-- Opening Marker --

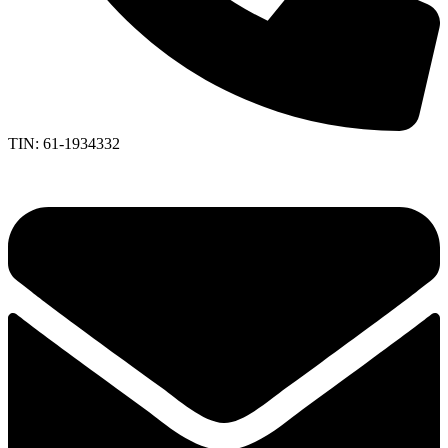
TIN: 61-1934332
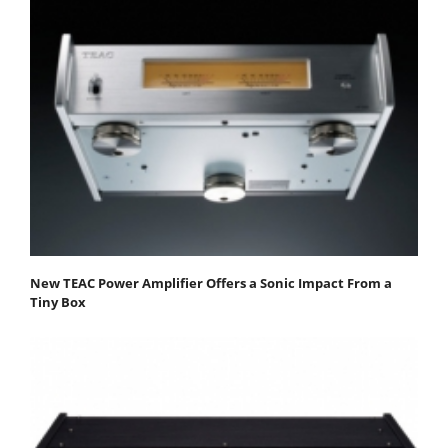
New TEAC Power Amplifier Offers a Sonic Impact From a
Tiny Box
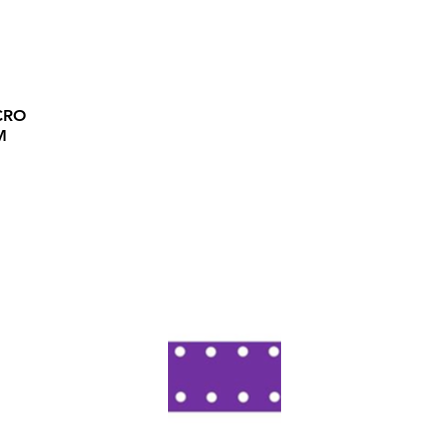
CRO
M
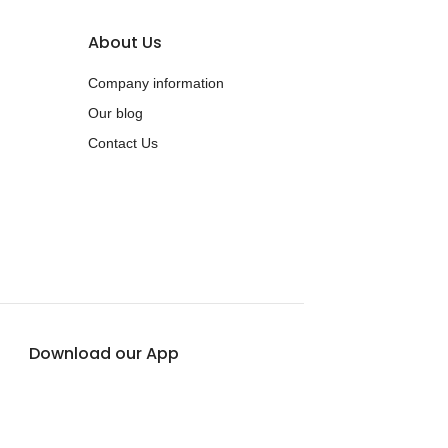
About Us
Company information
Our blog
Contact Us
Download our App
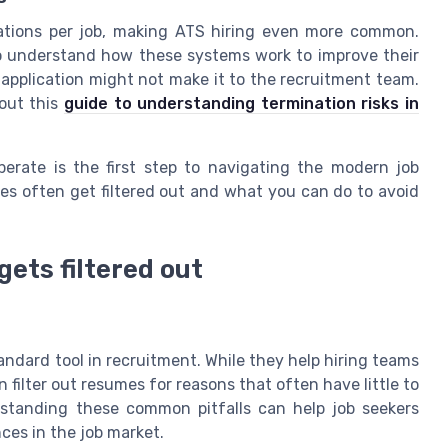
ations per job, making ATS hiring even more common.
o understand how these systems work to improve their
r application might not make it to the recruitment team.
 out this
guide to understanding termination risks in
erate is the first step to navigating the modern job
mes often get filtered out and what you can do to avoid
ets filtered out
ndard tool in recruitment. While they help hiring teams
filter out resumes for reasons that often have little to
erstanding these common pitfalls can help job seekers
ces in the job market.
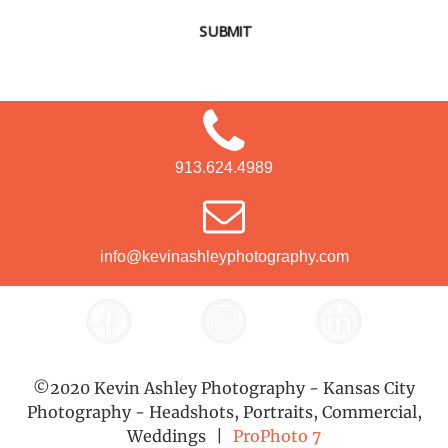
SUBMIT
913.624.4989
info@kevinashleyphotography.com
©2020 Kevin Ashley Photography - Kansas City
Photography - Headshots, Portraits, Commercial,
Weddings
|
ProPhoto 7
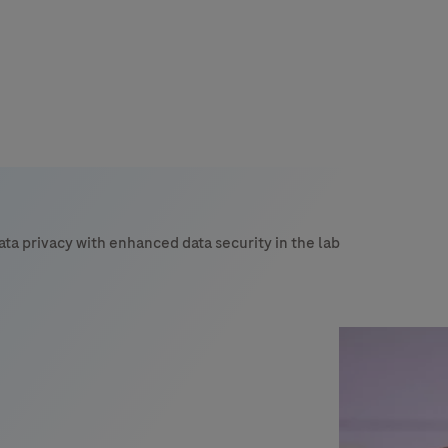
s
tion
ata privacy with enhanced data security in the lab
nability
mers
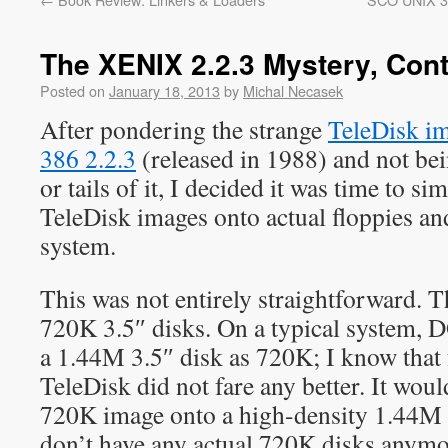
The XENIX 2.2.3 Mystery, Con
Posted on
January 18, 2013
by
Michal Necasek
After pondering the strange
TeleDisk i
386 2.2.3
(released in 1988) and not be
or tails of it, I decided it was time to si
TeleDisk images onto actual floppies and
system.
This was not entirely straightforward. 
720K 3.5″ disks. On a typical system, D
a 1.44M 3.5″ disk as 720K; I know that
TeleDisk did not fare any better. It woul
720K image onto a high-density 1.44M d
don’t have any actual 720K disks anymore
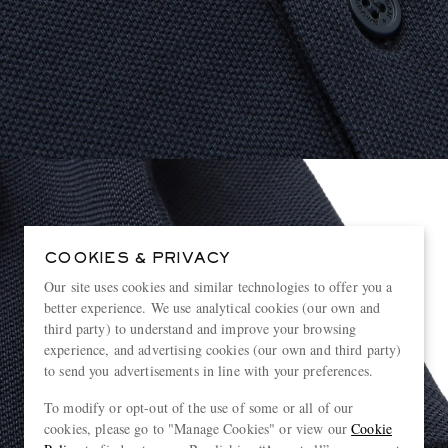
COOKIES & PRIVACY
Our site uses cookies and similar technologies to offer you a
better experience. We use analytical cookies (our own and
third party) to understand and improve your browsing
experience, and advertising cookies (our own and third party)
to send you advertisements in line with your preferences.
To modify or opt-out of the use of some or all of our
cookies, please go to "Manage Cookies" or view our
Cookie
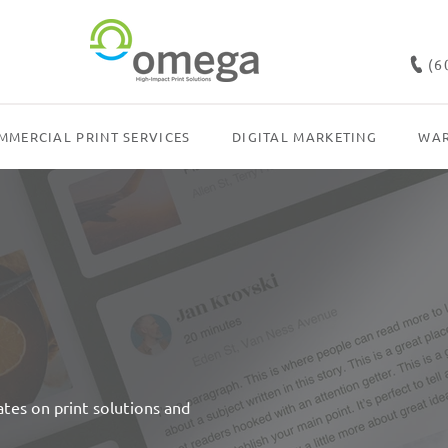
(6
MMERCIAL PRINT SERVICES
DIGITAL MARKETING
WAR
dates on print solutions and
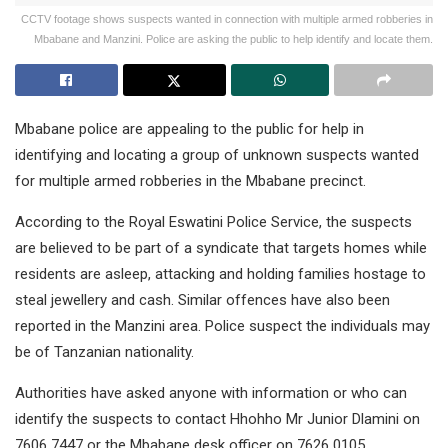
CCTV footage shows suspects wanted in connection with multiple armed robberies in
Mbabane and Manzini. Police are asking the public to help identify and locate them.
Mbabane police are appealing to the public for help in
identifying and locating a group of unknown suspects wanted
for multiple armed robberies in the Mbabane precinct.
According to the Royal Eswatini Police Service, the suspects
are believed to be part of a syndicate that targets homes while
residents are asleep, attacking and holding families hostage to
steal jewellery and cash. Similar offences have also been
reported in the Manzini area. Police suspect the individuals may
be of Tanzanian nationality.
Authorities have asked anyone with information or who can
identify the suspects to contact Hhohho Mr Junior Dlamini on
7606 7447 or the Mbabane desk officer on 7626 0105.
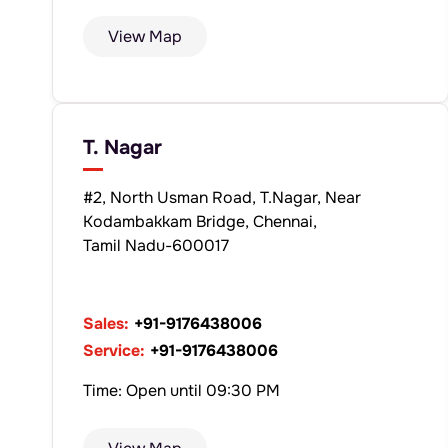
View Map
T. Nagar
#2, North Usman Road, T.Nagar, Near
Kodambakkam Bridge, Chennai,
Tamil Nadu-600017
Sales:
+91-9176438006
Service:
+91-9176438006
Time: Open until 09:30 PM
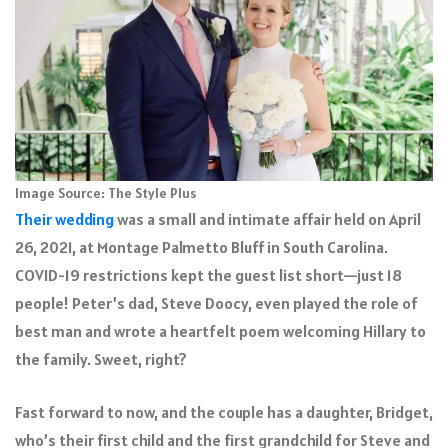
Image Source: The Style Plus
Their wedding
was a small and intimate affair held on April
26, 2021, at Montage Palmetto Bluff in South Carolina.
COVID-19 restrictions kept the guest list short—just 18
people! Peter’s dad, Steve Doocy, even played the role of
best man and wrote a heartfelt poem welcoming Hillary to
the family. Sweet, right?
Fast forward to now, and the couple has a daughter, Bridget,
who’s their first child and the first grandchild for Steve and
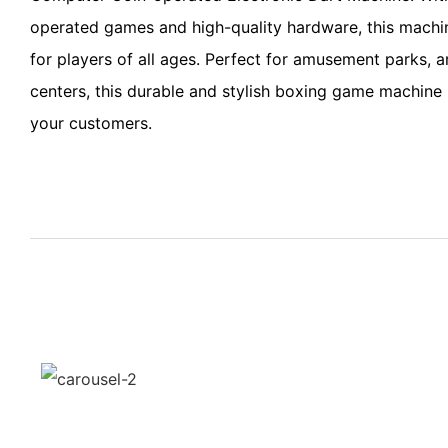
operated games and high-quality hardware, this machi
for players of all ages. Perfect for amusement parks, 
centers, this durable and stylish boxing game machine i
your customers.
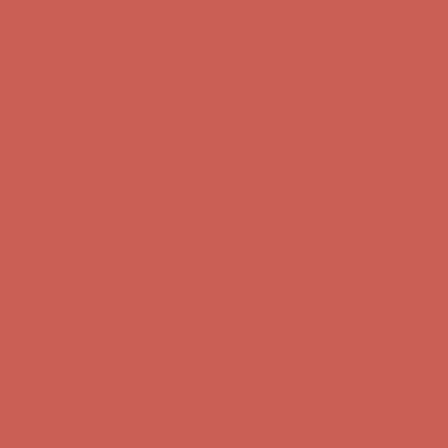
Complimentary Free Shipping For Orders Over $50
Complimentary
Free Shipping For Orders Over $50
Get $15 off your first $50+ order! Sign up now →
Get $15 off your
first $50+ order! Sign up now →
Comfort Spotlight: Kellina Now $53.40
Details
Complimentary Free Shipping For Orders Over $50
Complimentary
Free Shipping For Orders Over $50
Get $15 off your first $50+ order! Sign up now →
Get $15 off your
first $50+ order! Sign up now →
Comfort Spotlight: Kellina Now $53.40
Details
Complimentary Free Shipping For Orders Over $50
Complimentary
Free Shipping For Orders Over $50
Get $15 off your first $50+ order! Sign up now →
Get $15 off your
first $50+ order! Sign up now →
Comfort Spotlight: Kellina Now $53.40
Details
Complimentary Free Shipping For Orders Over $50
Complimentary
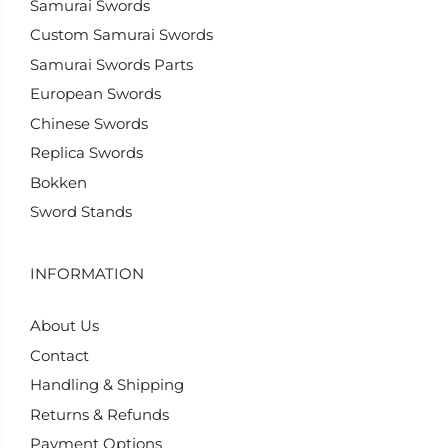
Samurai Swords
Custom Samurai Swords
Samurai Swords Parts
European Swords
Chinese Swords
Replica Swords
Bokken
Sword Stands
INFORMATION
About Us
Contact
Handling & Shipping
Returns & Refunds
Payment Options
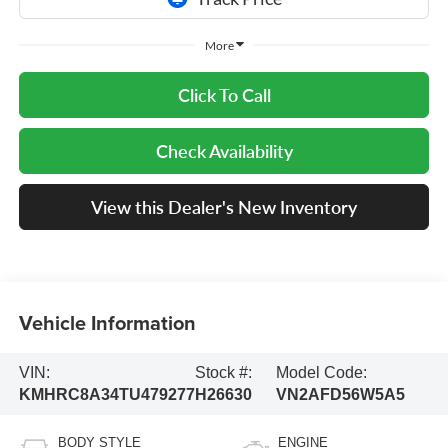
More
Click To Call
Check Availability
View this Dealer's New Inventory
Vehicle Information
VIN:
Stock #:
Model Code:
KMHRC8A34TU479277
H26630
VN2AFD56W5A5
BODY STYLE
ENGINE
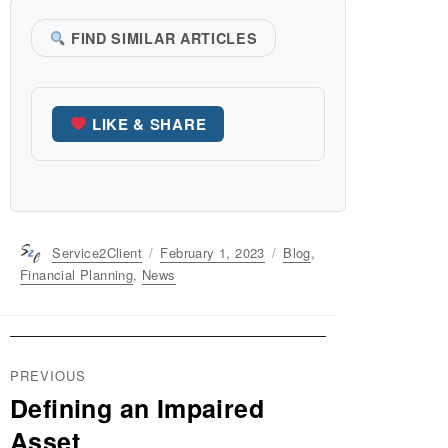
FIND SIMILAR ARTICLES
LIKE & SHARE
Author
Service2Client
Posted
February 1, 2023
Categories
Blog
,
on
Financial Planning
,
News
Post
PREVIOUS
navigation
Defining an Impaired
Previous
post:
Asset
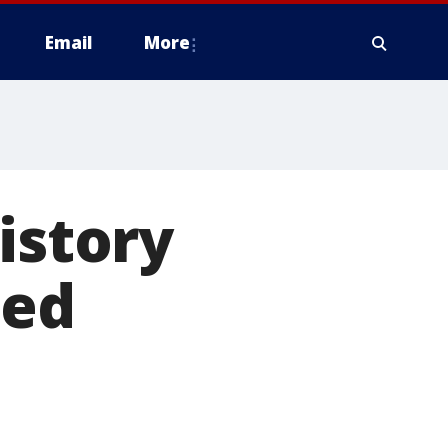
Email
More
istory
ted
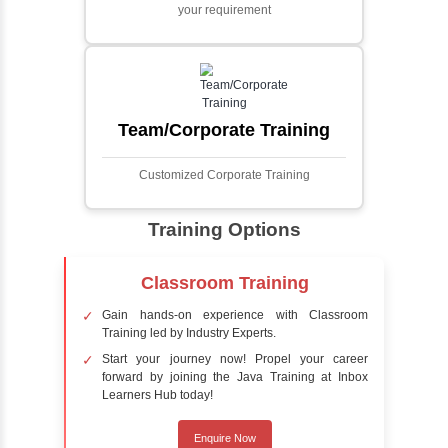
Face detection using AI is a technology that
automatically identifies and locates human
faces in digital images or videos. This
process involves analyzing visual data to
detect the presence of faces within a scene,
distinguishing them from other objects.
Sentiment Analysis
Sentiment analysis is a technique in natural
language processing (NLP) and artificial
intelligence (AI) that focuses on determining
the emotional tone behind a body of text. It is
a powerful tool for understanding how
people feel about certain topics, products,
services, or events in real-time.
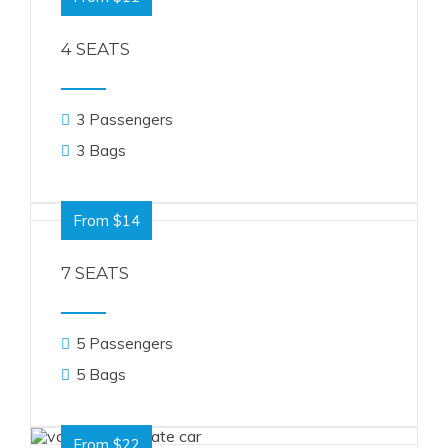
4 SEATS
3 Passengers
3 Bags
From $14
7 SEATS
5 Passengers
5 Bags
From $22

-- Closing Marker --

DIRECTIONS FOR THIS TASK: Please output each line above exactly and omit all images.

SOLUTION:
TIN: 61-1934332
New TEAC Power Amplifier Offers a Sonic Impact From a
Tiny Box
CRO
M
About Us
Company information
Our blog
Contact Us
Download our App
ations per job, making ATS hiring even more common.
o understand how these systems work to improve their
r application might not make it to the recruitment team.
 out this
guide to understanding termination risks in
erate is the first step to navigating the modern job
mes often get filtered out and what you can do to avoid
ets filtered out
ndard tool in recruitment. While they help hiring teams
filter out resumes for reasons that often have little to
erstanding these common pitfalls can help job seekers
ces in the job market.
SUBMIT
913.624.4989
info@kevinashleyphotography.com
©2020 Kevin Ashley Photography - Kansas City
Photography - Headshots, Portraits, Commercial,
Weddings
|
ProPhoto 7
s
tion
ata privacy with enhanced data security in the lab
nability
mers
The XENIX 2.2.3 Mystery, Con
Posted on
January 18, 2013
by
Michal Necasek
After pondering the strange
TeleDisk i
386 2.2.3
(released in 1988) and not be
or tails of it, I decided it was time to si
TeleDisk images onto actual floppies and
system.
This was not entirely straightforward. 
720K 3.5″ disks. On a typical system, D
a 1.44M 3.5″ disk as 720K; I know that
TeleDisk did not fare any better. It woul
720K image onto a high-density 1.44M d
don’t have any actual 720K disks anymore
COOKIES & PRIVACY
Our site uses cookies and similar technologies to offer you a
better experience. We use analytical cookies (our own and
third party) to understand and improve your browsing
experience, and advertising cookies (our own and third party)
to send you advertisements in line with your preferences.
To modify or opt-out of the use of some or all of our
cookies, please go to "Manage Cookies" or view our
Cookie
(6
MMERCIAL PRINT SERVICES
DIGITAL MARKETING
WAR
dates on print solutions and
CCTV footage shows suspects wanted in connection with multiple armed robberies in
Mbabane and Manzini. Police are asking the public to help identify and locate them.
Mbabane police are appealing to the public for help in
identifying and locating a group of unknown suspects wanted
for multiple armed robberies in the Mbabane precinct.
According to the Royal Eswatini Police Service, the suspects
are believed to be part of a syndicate that targets homes while
residents are asleep, attacking and holding families hostage to
steal jewellery and cash. Similar offences have also been
reported in the Manzini area. Police suspect the individuals may
be of Tanzanian nationality.
Authorities have asked anyone with information or who can
identify the suspects to contact Hhohho Mr Junior Dlamini on
7606 7447 or the Mbabane desk officer on 7626 0105.
View Map
T. Nagar
#2, North Usman Road, T.Nagar, Near
Kodambakkam Bridge, Chennai,
Tamil Nadu-600017
Sales:
+91-9176438006
Service:
+91-9176438006
Time: Open until 09:30 PM
Image Source: The Style Plus
Their wedding
was a small and intimate affair held on April
26, 2021, at Montage Palmetto Bluff in South Carolina.
COVID-19 restrictions kept the guest list short—just 18
people! Peter’s dad, Steve Doocy, even played the role of
best man and wrote a heartfelt poem welcoming Hillary to
the family. Sweet, right?
Fast forward to now, and the couple has a daughter, Bridget,
who’s their first child and the first grandchild for Steve and
operated games and high-quality hardware, this machi
for players of all ages. Perfect for amusement parks, 
centers, this durable and stylish boxing game machine i
your customers.
Complimentary Free Shipping For Orders Over $50
Complimentary
Free Shipping For Orders Over $50
Get $15 off your first $50+ order! Sign up now →
Get $15 off your
first $50+ order! Sign up now →
Comfort Spotlight: Kellina Now $53.40
Details
Complimentary Free Shipping For Orders Over $50
Complimentary
Free Shipping For Orders Over $50
Get $15 off your first $50+ order! Sign up now →
Get $15 off your
first $50+ order! Sign up now →
Comfort Spotlight: Kellina Now $53.40
Details
Complimentary Free Shipping For Orders Over $50
Complimentary
Free Shipping For Orders Over $50
Get $15 off your first $50+ order! Sign up now →
Get $15 off your
first $50+ order! Sign up now →
Comfort Spotlight: Kellina Now $53.40
Details
Complimentary Free Shipping For Orders Over $50
Complimentary
Samurai Swords
Custom Samurai Swords
Samurai Swords Parts
European Swords
Chinese Swords
Replica Swords
Bokken
Sword Stands
INFORMATION
About Us
Contact
Handling & Shipping
Returns & Refunds
Payment Options
More
Click To Call
Check Availability
View this Dealer's New Inventory
Vehicle Information
VIN:
Stock #:
Model Code:
KMHRC8A34TU479277
H26630
VN2AFD56W5A5
BODY STYLE
ENGINE
FIND SIMILAR ARTICLES
LIKE & SHARE
Author
Service2Client
Posted
February 1, 2023
Categories
Blog
,
on
Financial Planning
,
News
Post
PREVIOUS
navigation
Defining an Impaired
Previous
post:
Asset
Email
More
istory
ted
Face detection using AI is a technology that
automatically identifies and locates human
faces in digital images or videos. This
process involves analyzing visual data to
detect the presence of faces within a scene,
distinguishing them from other objects.
Sentiment Analysis
Sentiment analysis is a technique in natural
language processing (NLP) and artificial
intelligence (AI) that focuses on determining
the emotional tone behind a body of text. It is
a powerful tool for understanding how
people feel about certain topics, products,
services, or events in real-time.
4 SEATS
3 Passengers
3 Bags
From $14
7 SEATS
5 Passengers
5 Bags
From $22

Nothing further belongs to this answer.